I had such extraordinary high hopes for The Scent of God. The Indian publishing industry has very, very few openings for queer fiction; we get more non-fiction and memoirs. I love non-fiction, and memoirs are an important documentation of our lives, our loves, our stories, controlled by our own selves. But fiction! I want more Indian queer fiction. Queer fiction from our neighbours too. The Indian diaspora does have lovely queer fiction but I hunger for stories set here. I want our stories in our languages with our dirt and our fragrance and our ugliness and our beauty. The Scent of God covers these basic requests in the blurb and proceeds to deliver a lush, breath-taking story.

In a private school run by a very public monastery, Anirvan is growing up. His grandmother hopes he will purge his family’s sins (many, unnamed, terrible) by becoming a monk. His friend and love hopes he will make something of himself, study, study some more. His mentors have their own plans for him.

The Scent of God follows Anirvan (“Yogi”) through school and beyond. The novel is largely silent, seen through Anirvan’s eyes. Majumdar reminds us that so much of communication is through the body, through the eyes. The boys in school know more in their oppressive silences than Anirvan can tell a large crowd in a long impassioned speech. This silence is honest. You know that something is wrong. You see it. You have no words for it. Honesty eludes words; this is its virtue and its vice. How can you rail against the unspeakable?

Majumdar’s prose has a lucidity that pauses every moment to explore what the characters are feeling, how they are reacting. It draws out these teenage years into eternities without times and clocks, boys simply inhabiting their bodies and reaching out with their senses. The rigid order of the monastery takes on a richness of sensation, mirrored by the boys’ own desires, unknown, and warped through the teachers’ and monks’ repressed and sublimated urges.

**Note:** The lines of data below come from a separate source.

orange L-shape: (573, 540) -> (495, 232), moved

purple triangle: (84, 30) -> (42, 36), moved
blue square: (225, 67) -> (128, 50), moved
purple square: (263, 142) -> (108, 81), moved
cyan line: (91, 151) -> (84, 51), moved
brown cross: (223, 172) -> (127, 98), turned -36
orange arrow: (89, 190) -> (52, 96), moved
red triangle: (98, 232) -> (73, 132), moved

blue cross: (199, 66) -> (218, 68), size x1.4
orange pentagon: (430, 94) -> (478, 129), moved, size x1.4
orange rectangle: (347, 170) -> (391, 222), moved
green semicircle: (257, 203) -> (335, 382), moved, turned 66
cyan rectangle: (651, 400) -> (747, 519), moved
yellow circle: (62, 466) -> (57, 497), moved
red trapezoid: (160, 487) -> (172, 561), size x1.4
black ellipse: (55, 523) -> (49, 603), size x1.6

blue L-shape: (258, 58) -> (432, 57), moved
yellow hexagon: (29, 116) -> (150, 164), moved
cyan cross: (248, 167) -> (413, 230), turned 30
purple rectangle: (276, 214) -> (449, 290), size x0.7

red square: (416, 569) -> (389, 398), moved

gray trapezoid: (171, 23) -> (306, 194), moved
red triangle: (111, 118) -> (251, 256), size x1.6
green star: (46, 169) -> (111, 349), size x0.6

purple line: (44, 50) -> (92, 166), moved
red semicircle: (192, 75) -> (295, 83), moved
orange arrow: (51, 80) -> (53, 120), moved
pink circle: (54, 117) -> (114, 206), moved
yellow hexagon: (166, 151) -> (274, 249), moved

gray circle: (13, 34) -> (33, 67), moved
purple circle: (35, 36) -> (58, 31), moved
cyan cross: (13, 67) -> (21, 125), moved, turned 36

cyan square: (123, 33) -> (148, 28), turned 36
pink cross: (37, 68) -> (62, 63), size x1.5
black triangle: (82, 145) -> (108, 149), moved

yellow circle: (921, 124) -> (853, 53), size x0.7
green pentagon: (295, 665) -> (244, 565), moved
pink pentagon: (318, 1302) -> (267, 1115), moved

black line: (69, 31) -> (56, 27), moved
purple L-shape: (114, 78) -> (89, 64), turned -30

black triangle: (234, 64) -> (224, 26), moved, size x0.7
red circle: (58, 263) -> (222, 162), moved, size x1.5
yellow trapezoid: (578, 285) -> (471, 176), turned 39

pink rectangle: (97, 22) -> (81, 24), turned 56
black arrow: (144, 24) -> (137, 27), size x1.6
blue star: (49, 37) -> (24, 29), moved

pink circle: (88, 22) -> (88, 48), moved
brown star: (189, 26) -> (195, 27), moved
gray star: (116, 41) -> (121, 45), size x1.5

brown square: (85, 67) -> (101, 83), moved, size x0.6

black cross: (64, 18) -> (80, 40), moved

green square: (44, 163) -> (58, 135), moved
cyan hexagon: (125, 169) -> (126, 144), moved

If you are liberal, or urban, or live a life outside of a monastic order, the appeal is invisible. Why become a monk? What does this withdrawal from ‘society’ offer? Where do you find human love in an environment divorced from material reality? Where do you find human love in cruelty? Majumdar’s answers to this lie not in religious fervour but in loneliness and the need for connection; this connection is born in the silence of honesty, of not knowing, rather than in a moving world of politics and manipulation. The Scent of God is cynical about politics – even necessary politics. Religious fervour is a further, abstract concepts. You can only love God through your flesh and blood self. Where does this leave you?

How does a boy know when he is suffering? When does he know he has such a thing as consent? He does not, until an adult knows for him. Throughout the novel we see the impossibility of making your own choices until they have already been made for you by someone else. Mentors, priests, leaders are tender and ruthless.

An interesting theme through the novel is the impossibility of sincerely bridging the divide between experiencing privilege and oppression. Anirvan can spin the words but he cannot create the principles, the knowledge. He is surrounded by older enthusiasts who don’t have his skill but do have their own paths and ambitions. Privilege put food in Anirvan’s belly but did not help him decide his own fate.

Knowledge and eduation are double edged swords in this novel. Political organisation, resistance, empowerment all need words. In Anirvan we have a charismatic, intelligent boy who is not in charge of his self, his words, his body. His mentors all revolve around the monastery, in service, rebellion, hatred and obligation to it. Escape is possible – leave, study, enter a different system of merit and accomplishment. But that would be the same dance on a different stage.

The Scent of God is a lush novel that takes us through the many layers of love and longing. I read it in one sitting and am now looking for other books by this author. I want more fiction like this, for queer men and women, for cis and trans persons, for everyone in the margins who wants to see their community in thier fullest, vulnerable, brave humanity. I highly recommend Saikat Majumdar’s novel; you should pick it up as soon as possible.